Doctors commonly classify cancer of unknown primary (CUP) into one of five major groups after first looking at the cancer cells under a microscope. After more rigorous testing, many of these tumors can be classified more accurately.
Adenocarcinoma accounts for over 60% of tumors classified as cancer of uncertain origin. These tumors are made up of gland-forming epithelial cells. Because glands are involved in secreting or transporting chemicals, adenocarcinoma can form in almost any organ in the body.
The lining of most internal organs is made up of glandular epithelial cells. This can make determining the primary tumor site difficult. The lungs, pancreas, breasts, prostate, stomach, liver, and colon are all common primary sites for adenocarcinoma.
Poorly Differentiated Carcinoma
Poorly differentiated cancer cells are found in 20 to 30 percent of all malignancies of uncertain origin. These malignancies don’t seem like normal cells and are frequently more aggressive than other types of cancer.
These cancers may have started in lymphocytes, skin cells, neuroendocrine cells (which produce hormones into the blood), or other specialized cells, according to specialized tests. Many weakly differentiated cancer cells, on the other hand, appear so unlike normal cells that clinicians are unable to establish their original cell type.
Poorly differentiated malignant neoplasm
These are unmistakably malignancies, but the cells are so aberrant that the doctor has no idea where they came from. The majority of them are lymphomas, sarcomas, or melanomas. Further examination reveals that several of them are carcinomas.
Squamous Cell Carcinoma
Squamous cell carcinoma makes up fewer than 10% of malignancies with no known cause. It’s made up of flat epithelial cells that can be found on the skin’s surface or in the lining of specific organs including the mouth and esophagus. Squamous cell carcinoma is a kind of lung cancer.

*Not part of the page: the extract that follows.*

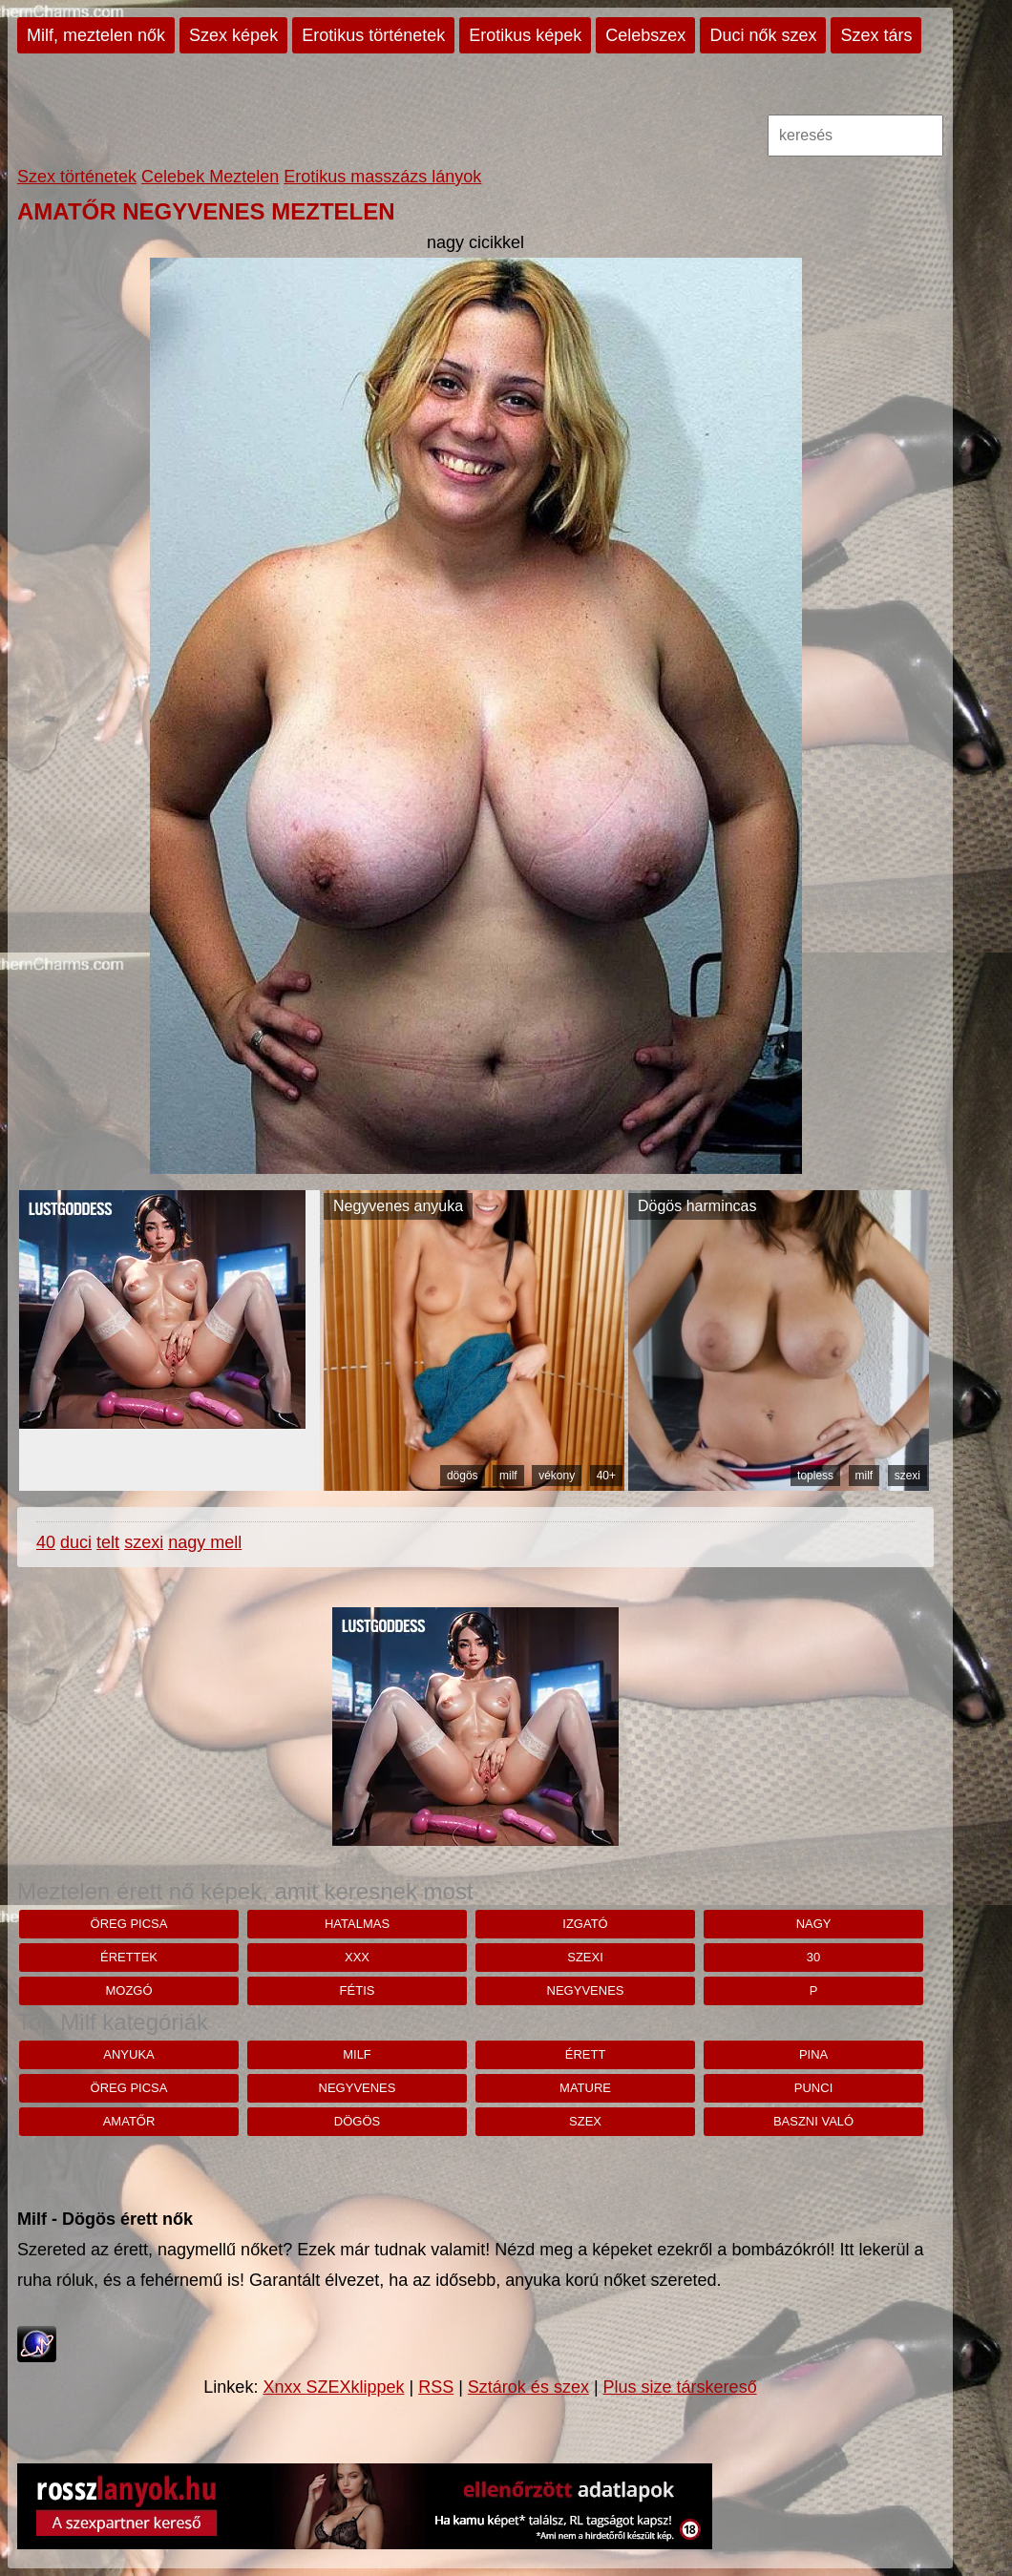  I want to click on telt, so click(107, 1542).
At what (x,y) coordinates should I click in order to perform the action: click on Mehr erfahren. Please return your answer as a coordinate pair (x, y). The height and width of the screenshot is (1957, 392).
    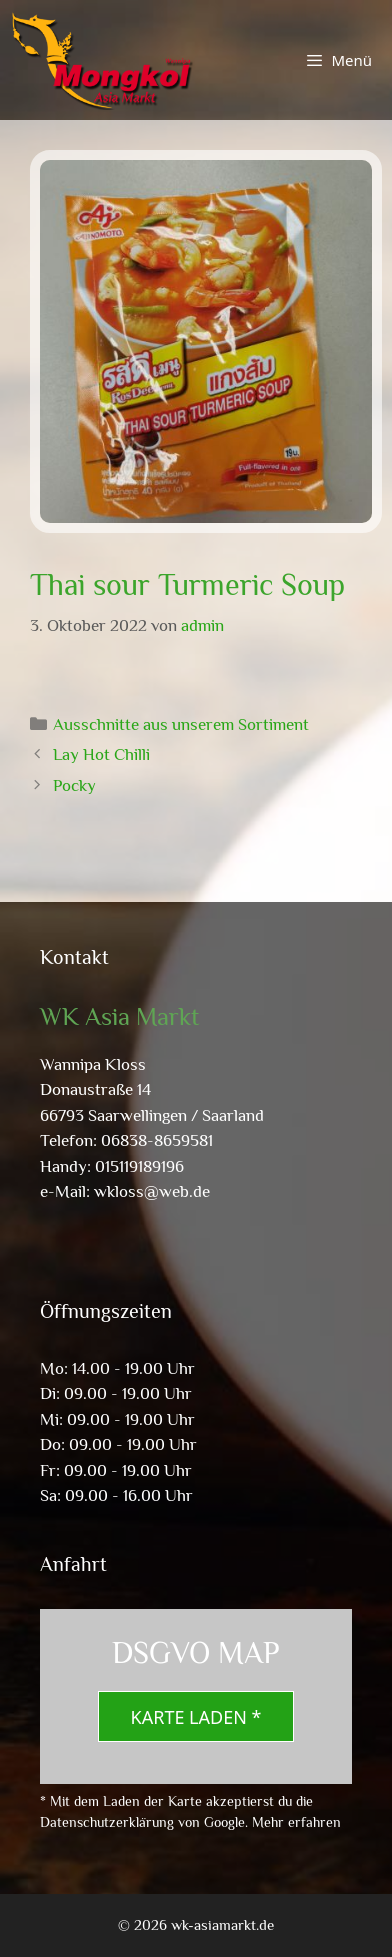     Looking at the image, I should click on (296, 1822).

Diffuse neuroendocrine system cells are the source of these uncommon malignancies. In some aspects, these cells resemble nerve cells, but in others, they resemble hormone-producing endocrine cells. Unlike the adrenal and thyroid glands, these cells do not form a real organ. Instead, they’re strewn over the esophagus, stomach, pancreas, intestines, and lungs, among other organs. Only a small percentage of cancer of unknown primary cases are caused by these tumors. (Further testing reveals that some poorly differentiated tumors are neuroendocrine carcinomas.)
Doctors do their utmost to classify the sort of cancer, even if they don’t know where it started. This can assist them in deciding on the best treatment option. Because some tumors respond well to specific treatments, it’s critical to categorize the malignancy as thoroughly as possible. This is best accomplished by examining the malignancy under a microscope and performing laboratory testing.